Photographer Joe Travis meets wedding planner Avery Crosslin at a friend’s wedding. He is immediately smitten by Avery and coaxes and cajoles Avery into dancing with him near the end of the reception (in an out of the way corner because it is just not done for the wedding planner to behave like a wedding guest). Heated kisses at the doorstep of the guesthouse where Avery is spending the night lead her to invite him in for much more. However, what Joe thinks is the beginning of a beautiful relationship, Avery considers a one night stand.
Avery, 26, had a difficult childhood. Her father, Eli, was a womaniser who couldn’t stick to one woman or one family. He left a trail of women and children behind and Avery was one of them.
Three years before the book begins, Avery was jilted on her wedding day. She and Brian had been together for four years but on the day they were to be married, he phoned her to say he couldn’t go through with it and he wasn’t sure he had ever loved her. Avery has therefore sworn off love and romance for herself. After the example her father provided and her own experience with Brian, Avery has decided that love is a fool’s game.
Why then pursue a career in wedding planning you may ask? It’s a question I asked. Even Joe asked it. Avery’s answer was unconvincing to say the least. In the end, I put it down to the author having to create a conflict to keep the protagonists apart.
Joe is very keen to pursue a relationship with Avery and overcomes her reluctance with charm, kindness and, occasionally, by riding roughshod over her stated desires. I knew that Avery wanted a relationship with Joe even though she wasn’t admitting it to anyone so I was okay with it, but I think there was a bit of a plot failure here (see above paragraph). The conflict just wasn’t very convincing.
Once Avery gives in and decides to date Joe, things are easy between them. They fit together very well. He respects her talents, loves her body and encourages her career goals – even when it might cost him personally. Avery is a great support to Joe and is enveloped into the Travis family without a ripple.
When Avery has a chance to move back to beloved New York, she has to make a big decision – the dream job? Or Joe (and the other Travises) and her sister Sofia in Houston? (This is set up very early in the piece so is not, I think, a spoiler.)
The story doesn’t really cover new ground romance-wise and as I mentioned above, some of the plotting is thin and clunky. However, there is a charm to the way Avery and Joe interact and there was even a sweet secondary romance as well.
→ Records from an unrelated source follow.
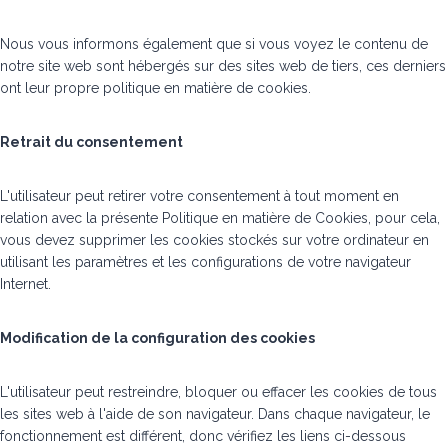
Nous vous informons également que si vous voyez le contenu de
notre site web sont hébergés sur des sites web de tiers, ces derniers
ont leur propre politique en matière de cookies.
Retrait du consentement
L'utilisateur peut retirer votre consentement à tout moment en
relation avec la présente Politique en matière de Cookies, pour cela,
vous devez supprimer les cookies stockés sur votre ordinateur en
utilisant les paramètres et les configurations de votre navigateur
Internet.
Modification de la configuration des cookies
L'utilisateur peut restreindre, bloquer ou effacer les cookies de tous
les sites web à l'aide de son navigateur. Dans chaque navigateur, le
fonctionnement est différent, donc vérifiez les liens ci-dessous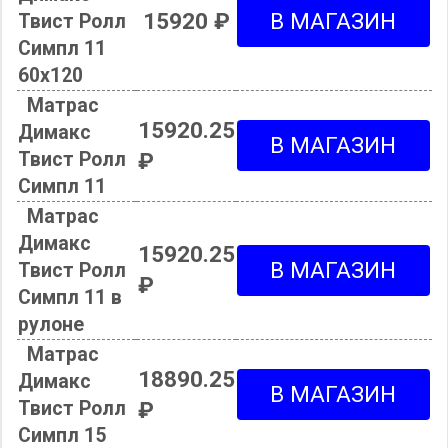
15920 ₽
Твист Ролл
Симпл 11
60х120
Матрас
15920.25
Димакс
Твист Ролл
₽
Симпл 11
Матрас
Димакс
15920.25
Твист Ролл
₽
Симпл 11 в
рулоне
Матрас
18890.25
Димакс
Твист Ролл
₽
Симпл 15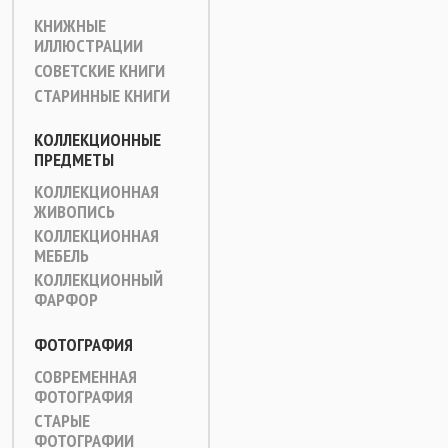
КНИЖНЫЕ
ИЛЛЮСТРАЦИИ
СОВЕТСКИЕ КНИГИ
СТАРИННЫЕ КНИГИ
КОЛЛЕКЦИОННЫЕ
ПРЕДМЕТЫ
КОЛЛЕКЦИОННАЯ
ЖИВОПИСЬ
КОЛЛЕКЦИОННАЯ
МЕБЕЛЬ
КОЛЛЕКЦИОННЫЙ
ФАРФОР
ФОТОГРАФИЯ
СОВРЕМЕННАЯ
ФОТОГРАФИЯ
СТАРЫЕ
ФОТОГРАФИИ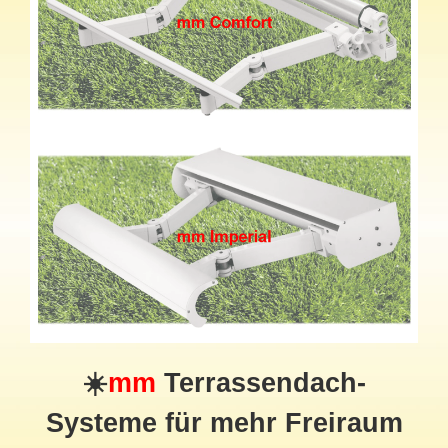
☀️
mm
Terrassendach
-
Systeme für mehr Freiraum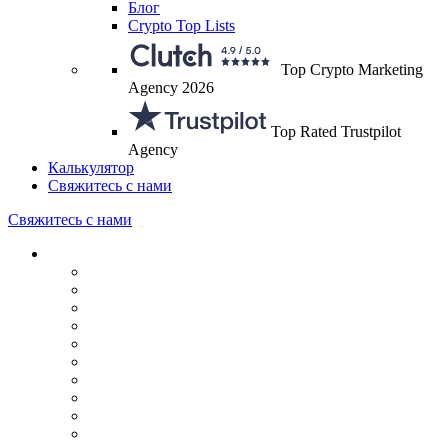
Блог
Crypto Top Lists
Top Crypto Marketing
Agency 2026
Top Rated Trustpilot
Agency
Калькулятор
Свяжитесь с нами
Свяжитесь с нами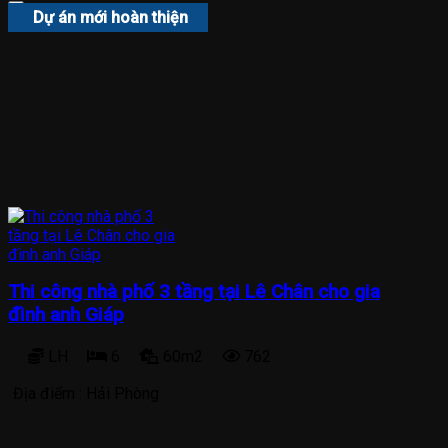
Dự án mới hoàn thiện
Thi công nhà phố 3 tầng tại Lê Chân cho gia
đình anh Giáp
LH
6
60m2
762
Địa điểm :
Hải Phòng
It was also nice to catch up with the other Travis family members (and Hardy Cates of course because HARDY CATES!). There was of course, and unfortunately, not enough Hardy Cates in the book, but one can’t have everything. ;)
Brown-Eyed Girl didn’t have the angst of Blue-Eyed Devil and the romantic payoff therefore wasn’t as big. Joe is nice enough but he’s not called upon to do anything particularly heroic in the story so I did no swooning. I think I can be a bit more forgiving of story issues in an audiobook where the narration is good however, so I was able to enjoy it for what it was. But I think I’d have done a lot of skimming in print.
Brittany Pressley’s performance was good – her male voices weren’t particularly deep but they were sufficiently different from the female characters and, for the most part, there was no mystery about who was who. There were, however, a few times where I felt the narrator became confused about who was speaking and as a consequence, so did I. There were times when Joe’s voice was used for Avery’s lines and vice versa. As there were no dialogue tags in these sections, I had to put it together from context alone. This did not happen often but I did notice it.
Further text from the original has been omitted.